Comme dans les films, je n'arrêtai pas de me débattre et de crier à pleins poumons une fois à l'intérieur. Les hommes me maintinrent d'abord sur le siège avec leurs mains, puis, après s'être consultés d'un regard, estimèrent qu'il fallait aller plus loin.
« Écoute, mademoiselle. On m'a ordonné de te traiter avec gentillesse et respect. Je n'ai pas le droit d'employer la violence, mais si je pense que tu risques de te blesser en te débattant, je te retiendrai. Tu comprends ? » expliqua le même homme qu'auparavant, d'un ton las.
« Je m'en fiche ! » hurlai-je en lui lançant un regard furieux.
Voyant que mes cris et mes gestes ne cessaient pas, l'homme fit signe à ses collègues. L'un d'eux me ligota les mains tandis qu'un autre s'attelait à mes chevilles. J'atteignis bientôt le sommet de ma voix et jurai jusqu'à ce qu'ils me collent du ruban sur la bouche, littéralement.
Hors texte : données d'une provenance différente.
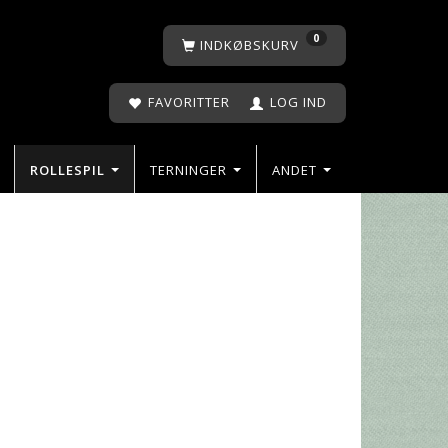
0
INDKØBSKURV
FAVORITTER
LOG IND
ROLLESPIL
TERNINGER
ANDET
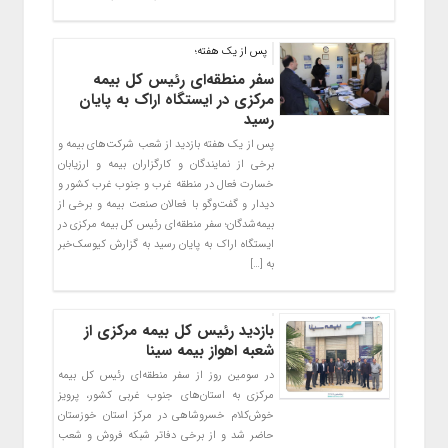
پس از یک هفته؛
سفر منطقه‌ای رئیس کل بیمه
مرکزی در ایستگاه اراک به پایان
رسید
پس از یک هفته بازدید از شعب شرکت‌های بیمه و
برخی از نمایندگان و کارگزاران بیمه و ارزیابان
خسارت فعال در منطقه غرب و جنوب غرب کشور و
دیدار و گفت‌وگو با فعالان صنعت بیمه و برخی از
بیمه‌شدگان؛ سفر منطقه‌ای رئیس کل بیمه مرکزی در
ایستگاه اراک به پایان رسید به گزارش کیوسک‌خبر
به […]
بازدید رئیس کل بیمه مرکزی از
شعبه اهواز بیمه سینا
در سومین روز از سفر منطقه‌ای رئیس کل بیمه
مرکزی به استان‌های جنوب غربی کشور، پرویز
خوش‌کلام خسروشاهی در مرکز استان خوزستان
حاضر شد و از برخی دفاتر شبکه فروش و شعب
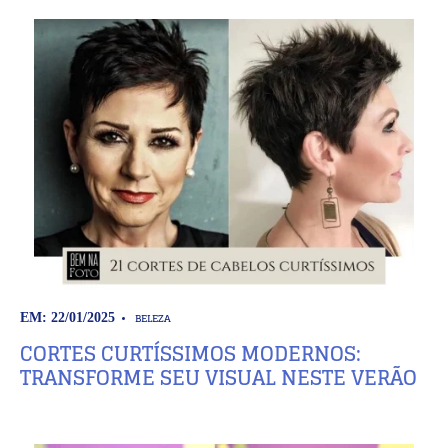
BELEZA
EM: 22/01/2025
CORTES CURTÍSSIMOS MODERNOS:
TRANSFORME SEU VISUAL NESTE VERÃO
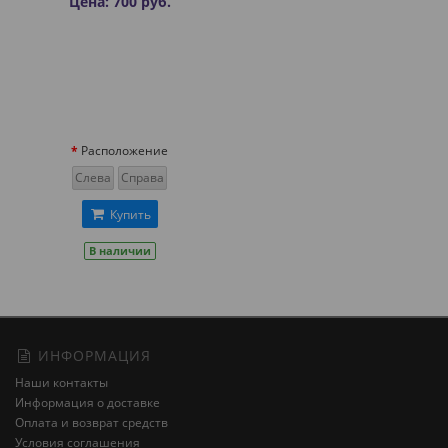
Цена: 700 руб.
Расположение
Слева
Справа
Купить
В наличии
ИНФОРМАЦИЯ
Наши контакты
Информация о доставке
Оплата и возврат средств
Условия соглашения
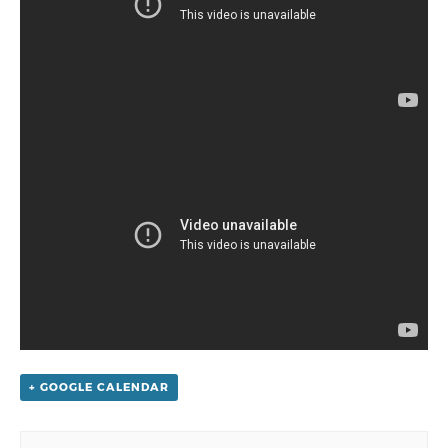
+ GOOGLE CALENDAR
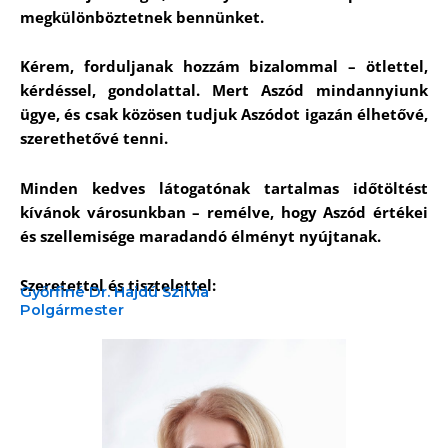
megkülönböztetnek bennünket.
Kérem, forduljanak hozzám bizalommal – ötlettel,
kérdéssel, gondolattal. Mert Aszód mindannyiunk
ügye, és csak közösen tudjuk Aszódot igazán élhetővé,
szerethetővé tenni.
Minden kedves látogatónak tartalmas időtöltést
kívánok városunkban – remélve, hogy Aszód értékei
és szellemisége maradandó élményt nyújtanak.
Szeretettel és tisztelettel:
Győrfiné Dr. Hajdú Szilvia
Polgármester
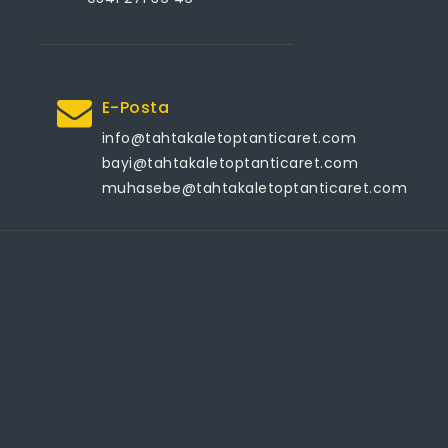
E-Posta
info@tahtakaletoptanticaret.com
bayi@tahtakaletoptanticaret.com
muhasebe@tahtakaletoptanticaret.com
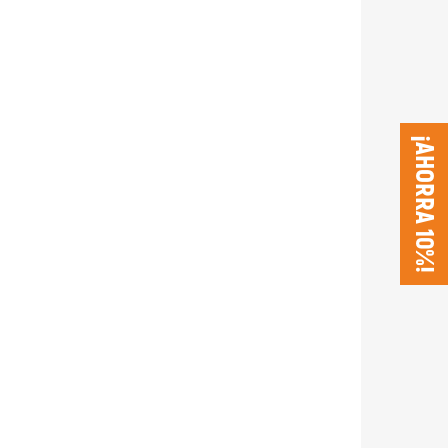
¡AHORRA 10%!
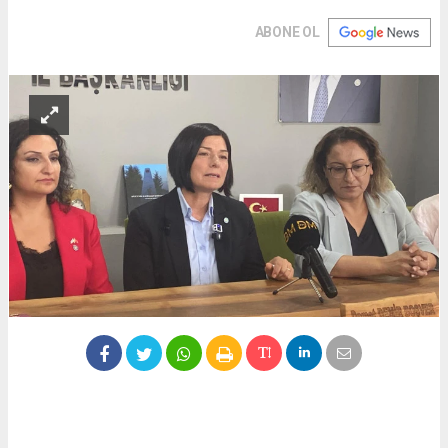
ABONE OL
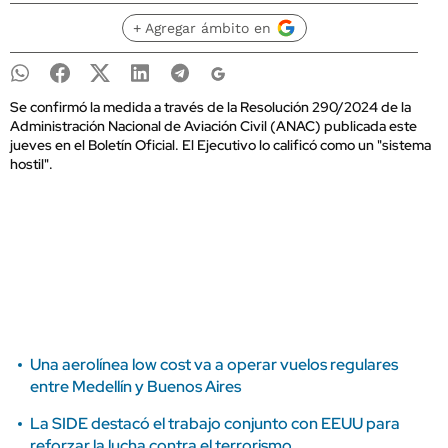
+ Agregar ámbito en
Se confirmó la medida a través de la Resolución 290/2024 de la
Administración Nacional de Aviación Civil (ANAC) publicada este
jueves en el Boletín Oficial. El Ejecutivo lo calificó como un "sistema
hostil".
Una aerolínea low cost va a operar vuelos regulares
entre Medellín y Buenos Aires
La SIDE destacó el trabajo conjunto con EEUU para
reforzar la lucha contra el terrorismo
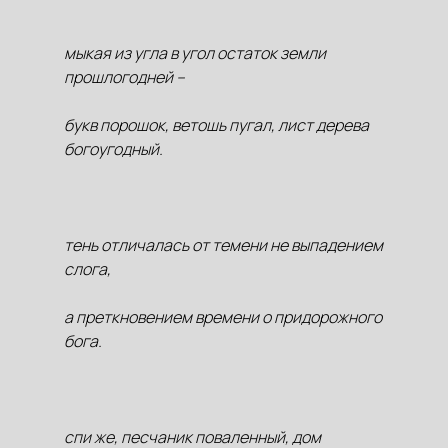
мыкая из угла в угол остаток земли
прошлогодней –
букв порошок, ветошь пугал, лист дерева
богоугодный.
тень отличалась от темени не выпадением
слога,
а преткновением времени о придорожного
бога.
спи же, песчаник поваленный, дом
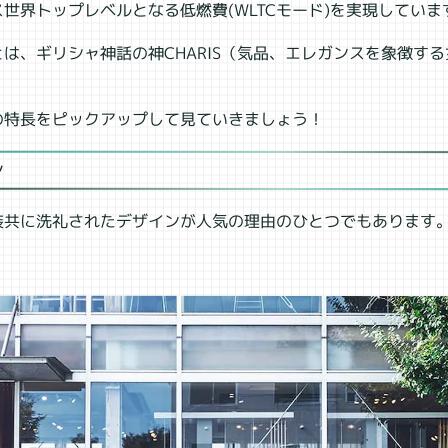
世界トップレベルとなる低燃費(WLTCモード)を実現していま
は、ギリシャ神話の神CHARIS（気品、エレガンスを象徴す
の特長をピックアップして見ていきましょう！
ン
装共に洗礼されたデザインが人気の理由のひとつでもあります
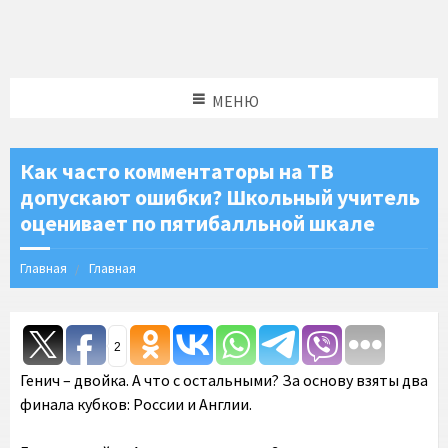
МЕНЮ
Как часто комментаторы на ТВ
допускают ошибки? Школьный учитель
оценивает по пятибалльной шкале
Главная
Главная
2
Генич – двойка. А что с остальными? За основу взяты два
финала кубков: России и Англии.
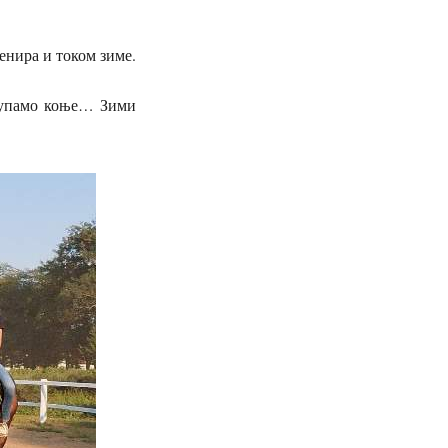
енира и током зиме.
 купамо коње… Зими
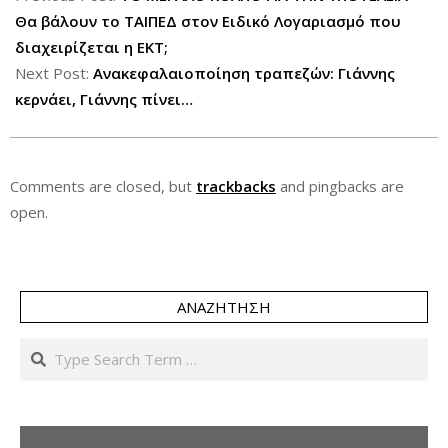
29
Θα βάλουν το ΤΑΙΠΕΔ στον Ειδικό Λογαριασμό που
διαχειρίζεται η ΕΚΤ;
Next Post:
Ανακεφαλαιοποίηση τραπεζών: Γιάννης
κερνάει, Γιάννης πίνει…
Comments are closed, but
trackbacks
and pingbacks are
open.
ΑΝΑΖΉΤΗΣΗ
Search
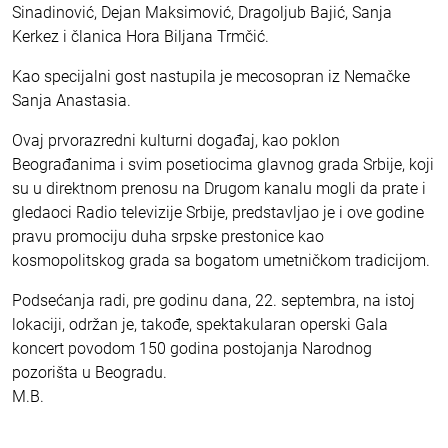
Sinadinović, Dejan Maksimović, Dragoljub Bajić, Sanja
Kerkez i članica Hora Biljana Trmčić.
Kao specijalni gost nastupila je mecosopran iz Nemačke
Sanja Anastasia.
Ovaj prvorazredni kulturni događaj, kao poklon
Beograđanima i svim posetiocima glavnog grada Srbije, koji
su u direktnom prenosu na Drugom kanalu mogli da prate i
gledaoci Radio televizije Srbije, predstavljao je i ove godine
pravu promociju duha srpske prestonice kao
kosmopolitskog grada sa bogatom umetničkom tradicijom.
Podsećanja radi, pre godinu dana, 22. septembra, na istoj
lokaciji, održan je, takođe, spektakularan operski Gala
koncert povodom 150 godina postojanja Narodnog
pozorišta u Beogradu.
M.B.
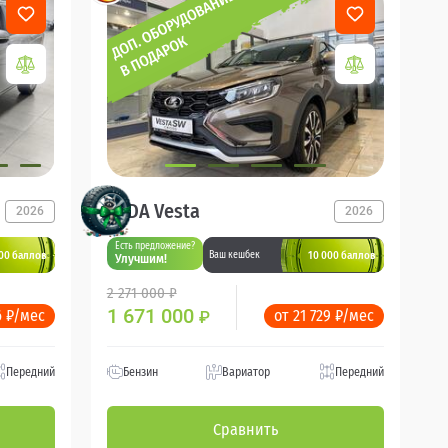
LADA Vesta
2026
2026
Есть предложение?
00 баллов
10 000 баллов
Ваш кешбек
Улучшим!
2 271 000 ₽
1 671 000
6 ₽/мес
от 21 729 ₽/мес
₽
Передний
Бензин
Вариатор
Передний
Сравнить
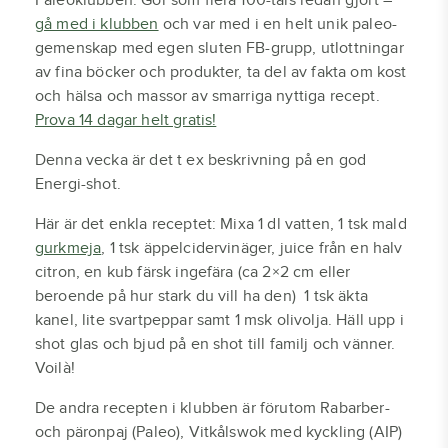
Paleoklubben. Gör som flera 100-tals redan gjort –
gå med i klubben
och var med i en helt unik paleo-
gemenskap med egen sluten FB-grupp, utlottningar
av fina böcker och produkter, ta del av fakta om kost
och hälsa och massor av smarriga nyttiga recept.
Prova 14 dagar helt gratis!
Denna vecka är det t ex beskrivning på en god
Energi-shot.
Här är det enkla receptet: Mixa 1 dl vatten, 1 tsk mald
gurkmeja
, 1 tsk äppelcidervinäger, juice från en halv
citron, en kub färsk ingefära (ca 2×2 cm eller
beroende på hur stark du vill ha den) 1 tsk äkta
kanel, lite svartpeppar samt 1 msk olivolja. Häll upp i
shot glas och bjud på en shot till familj och vänner.
Voilà!
De andra recepten i klubben är förutom Rabarber-
och päronpaj (Paleo), Vitkålswok med kyckling (AIP)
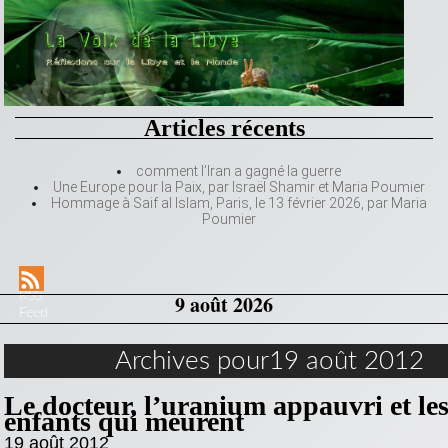
Articles récents
comment l’Iran a gagné la guerre
Une Europe pour la Paix, par Israël Shamir et Maria Poumier
Hommage à Saif al Islam, Paris, le 13 février 2026, par Maria
Poumier
RSS
9 août 2026
Feed
Archives pour19 août 2012
Le docteur, l’uranium appauvri et le
enfants qui meurent
19 août 2012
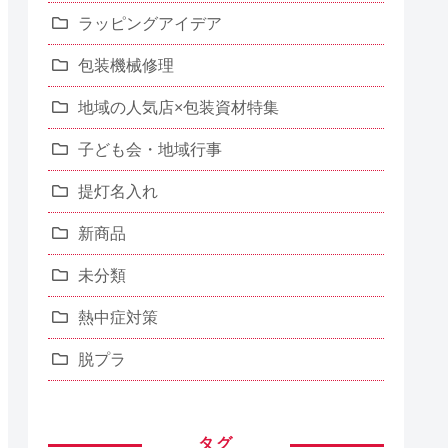
ラッピングアイデア
包装機械修理
地域の人気店×包装資材特集
子ども会・地域行事
提灯名入れ
新商品
未分類
熱中症対策
脱プラ
タグ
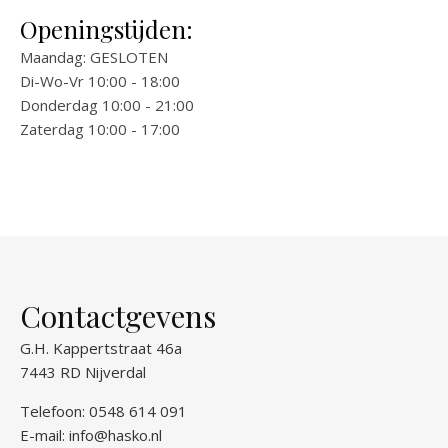
Openingstijden:
Maandag: GESLOTEN
Di-Wo-Vr 10:00 - 18:00
Donderdag 10:00 - 21:00
Zaterdag 10:00 - 17:00
Contactgevens
G.H. Kappertstraat 46a
7443 RD Nijverdal
Telefoon: 0548 614 091
E-mail:
info@hasko.nl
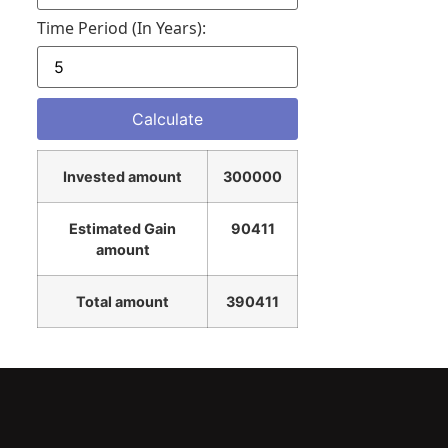
Time Period (in Years):
Invested amount
300000
Estimated Gain
90411
amount
Total amount
390411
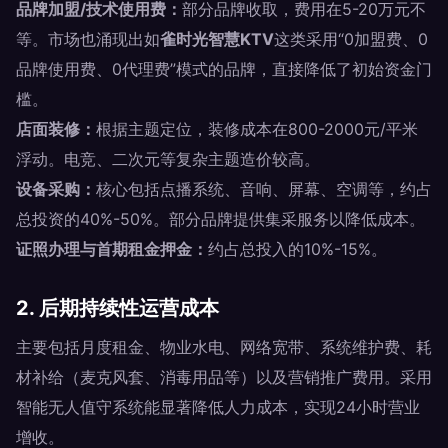
品牌加盟/技术使用费：
部分品牌收取，费用在5-20万元不
等。市场也涌现出如
雀时光智慧KTV
这类采用“0加盟费、0
品牌使用费、0代理费”模式的品牌，直接降低了初始资金门
槛。
店面装修：
根据主题定位，装修成本在800-2000元/平米
浮动。电竞、二次元等复杂主题造价较高。
设备采购：
核心包括点播系统、音响、屏幕、空调等，约占
总投资的40%-50%。部分品牌提供集采服务以降低成本。
证照办理与首期租金押金：
约占总投入的10%-15%。
2. 后期持续性运营成本
主要包括月度租金、物业水电、网络宽带、系统维护费、耗
材补给（麦克风套、消毒用品等）以及营销推广费用。采用
智能无人值守系统能显著降低人力成本，实现24小时营业
增收。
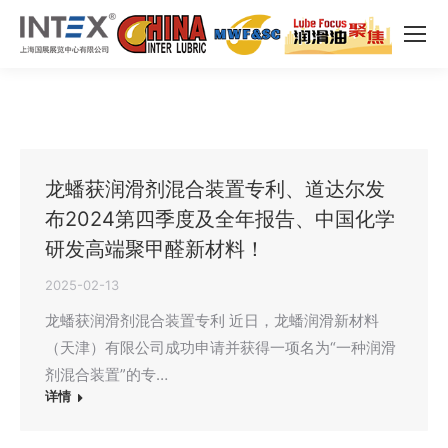
龙蟠获润滑剂混合装置专利、道达尔发
布2024第四季度及全年报告、中国化学
研发高端聚甲醛新材料！
2025-02-13
龙蟠获润滑剂混合装置专利 近日，龙蟠润滑新材料
（天津）有限公司成功申请并获得一项名为“一种润滑
剂混合装置”的专…
详情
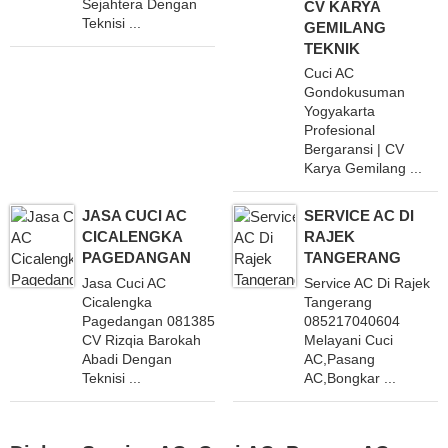
Sejahtera Dengan
CV KARYA
Teknisi ...
GEMILANG
TEKNIK
Cuci AC
Gondokusuman
Yogyakarta
Profesional
Bergaransi | CV
Karya Gemilang ...
JASA CUCI AC
SERVICE AC DI
CICALENGKA
RAJEK
PAGEDANGAN
TANGERANG
Jasa Cuci AC
Service AC Di Rajek
Cicalengka
Tangerang
Pagedangan 081385846234
085217040604
CV Rizqia Barokah
Melayani Cuci
Abadi Dengan
AC,Pasang
Teknisi ...
AC,Bongkar ...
« C'est pour ton bien, mademoiselle. Je ne peux pas te présenter au patron dans un état lamentable. Tiens bon un peu... » dit l'homme en gloussant, puis il sortit son téléphone portable.
« Oui... dis au patron qu'on arrive. Oui, la fille est avec nous, » annonça-t-il d'une voix brève à l'autre bout du fil.
L'appel fut court et concis, contrairement au trajet qui me semblait interminable. Ils ne m'avaient pas bandé les yeux sans doute jugeaient-ils cela inutile si bien que je pouvais encore apercevoir le paysage défiler par la fenêtre. Je ne savais pas où l'on m'emmenait exactement, mais la direction indiquait clairement que nous nous dirigions vers la capitale.
Je n'étais pas retournée dans cette ville bruyante et animée depuis que j'avais déménagé à la campagne chez ma grand-mère. Je me demandai si elle avait changé.
« Réveille-toi, petite. Nous sommes arrivés, » murmura une voix près de mon oreille.